Quelqu’un lui demanda s’il avait l’impression d’avoir appris quelque chose sur lui-même ce dimanche sur le court Suzanne-Lenglen. «Je sais qui je suis. Je ne suis pas là pour apprendre mais pour trouver un chemin. J’ai su quoi faire au cours de ces derniers matches.» Une réponse sèche, un brin arrogante, mais révélatrice de la force et de la détermination qui le portent dans ce tournoi. «Bien entendu, je suis content mais ce n’est pas la fin. Ce n’est que le quart de finale. Ce n’est pas dimanche… Enfin si, c’est dimanche, mais pas le deuxième dimanche.» Celui où il aura une chance de retrouver Rafael Nadal.
D’ici là, Alexander Zverev aura fort à faire en quart de finale face à Dominic Thiem. L’Autrichien a sorti le Japonais Kei Nishikori en quatre manches (6-2 6-0 5-7 6-4). Zverev l’a battu récemment en finale à Madrid mais il mène 4-2 dans leur face-à-face. «C’est la rencontre que la plupart des fans en Autriche et en Allemagne attendaient», se réjouit Dominic Thiem, déjà deux fois demi-finaliste ici en 2016 et 2017. «Le moment est venu pour moi de passer à l’étape suivante. Je vais avoir 25 ans, il n’en a que 21.» L’avènement de Sacha Zverev est programmé depuis si longtemps qu’on l’aurait presque oublié. A Roland-Garros, il est le plus jeune quart-de-finaliste depuis Juan Martin Del Potro en 2009.

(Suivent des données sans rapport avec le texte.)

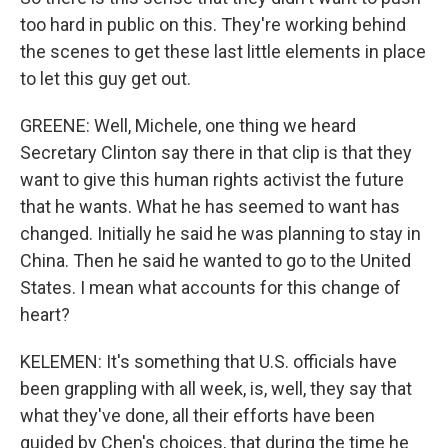
too hard in public on this. They're working behind
the scenes to get these last little elements in place
to let this guy get out.
GREENE: Well, Michele, one thing we heard
Secretary Clinton say there in that clip is that they
want to give this human rights activist the future
that he wants. What he has seemed to want has
changed. Initially he said he was planning to stay in
China. Then he said he wanted to go to the United
States. I mean what accounts for this change of
heart?
KELEMEN: It's something that U.S. officials have
been grappling with all week, is, well, they say that
what they've done, all their efforts have been
guided by Chen's choices, that during the time he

Une victoire genevoise sous la tour Eiffel
Petite éclaircie dans la grisaille suisse cette année à Roland-Garros: la victoire du Genevois Kilian Feldbausch aux Future Tennis Aces, un tournoi sur invitation organisé par Longines et réservé aux moins de 13 ans. Le tableau était composé de 20 joueurs de 20 nationalités différentes, désignés par leur fédération. Champion de Suisse de sa catégorie, Kilian Feldbausch (TC Genève) est le fils de l’ancienne joueuse italo-genevoise Cathy Caverzasio, 34e mondiale en 1990.
Lors de la finale, jouée sous la tour Eiffel, le Genevois a montré beaucoup de calme et d’intelligence de jeu, impressionnant même Steffi Graf, avec laquelle il joua un double mixte contre Andre Agassi et la vainqueur du tournoi féminin, l’Espagnole Victoria Jimenez. A cet âge pré-adolescent, il est difficile de dire si Kilian Feldbausch persévérera dans le tennis. La bourse reçue à Paris (2000 francs par saison pendant trois ans) lui permettra de financer quelques tournois à l’étranger.